Determine how many lines of the data below contain "پلتفرم", then give only that number.

# Information shown
--- START ---

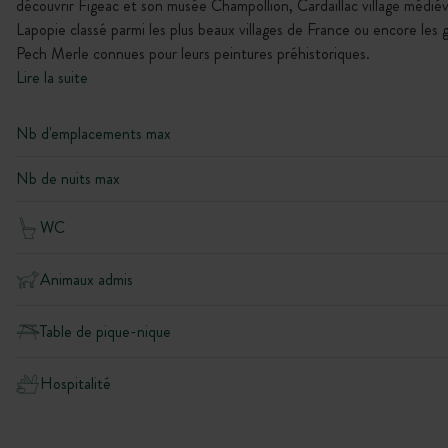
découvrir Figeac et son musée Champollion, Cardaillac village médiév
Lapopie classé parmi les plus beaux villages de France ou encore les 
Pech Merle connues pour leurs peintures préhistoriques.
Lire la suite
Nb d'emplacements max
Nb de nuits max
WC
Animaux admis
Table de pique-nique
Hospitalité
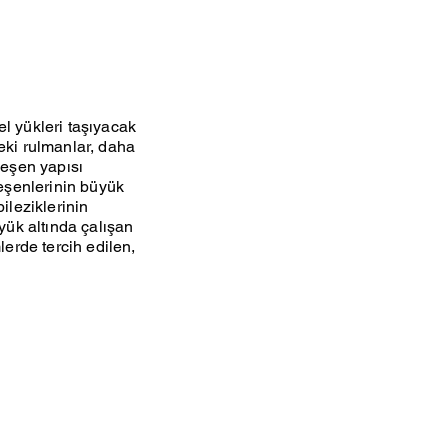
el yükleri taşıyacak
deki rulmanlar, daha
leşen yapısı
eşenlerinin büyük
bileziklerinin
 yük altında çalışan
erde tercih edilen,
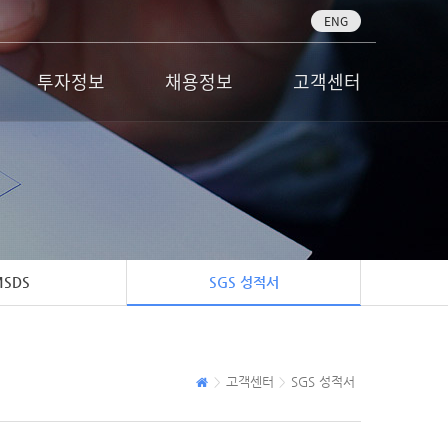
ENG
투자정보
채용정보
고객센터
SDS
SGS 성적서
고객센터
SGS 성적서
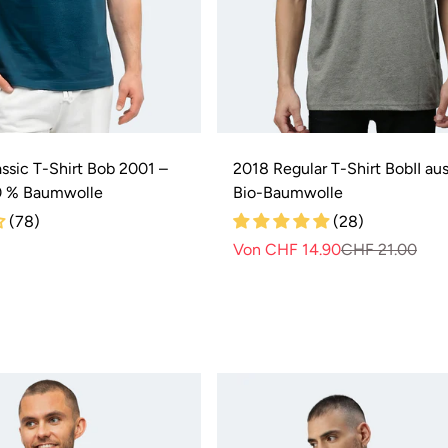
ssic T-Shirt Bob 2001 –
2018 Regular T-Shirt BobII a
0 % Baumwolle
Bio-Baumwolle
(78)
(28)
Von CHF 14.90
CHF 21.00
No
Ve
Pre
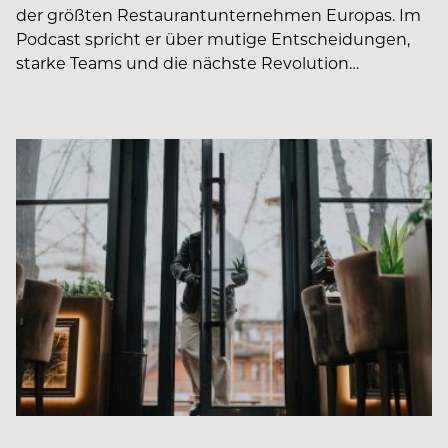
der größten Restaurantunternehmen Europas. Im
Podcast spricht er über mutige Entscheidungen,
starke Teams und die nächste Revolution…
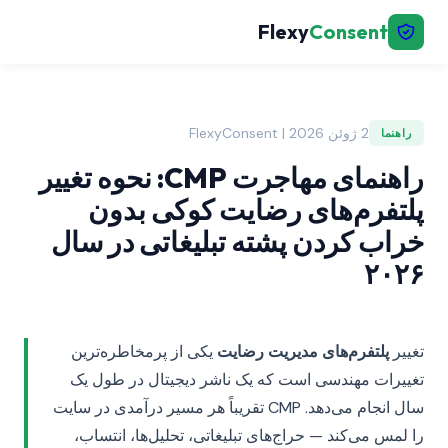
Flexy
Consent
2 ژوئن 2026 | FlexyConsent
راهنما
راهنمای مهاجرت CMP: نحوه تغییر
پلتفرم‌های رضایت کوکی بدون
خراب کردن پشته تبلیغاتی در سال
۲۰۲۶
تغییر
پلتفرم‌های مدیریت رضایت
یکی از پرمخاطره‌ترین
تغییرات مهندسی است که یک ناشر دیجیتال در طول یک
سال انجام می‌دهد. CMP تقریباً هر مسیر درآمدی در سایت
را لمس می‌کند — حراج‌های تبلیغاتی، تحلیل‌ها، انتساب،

--- END ---

# Problem solution
2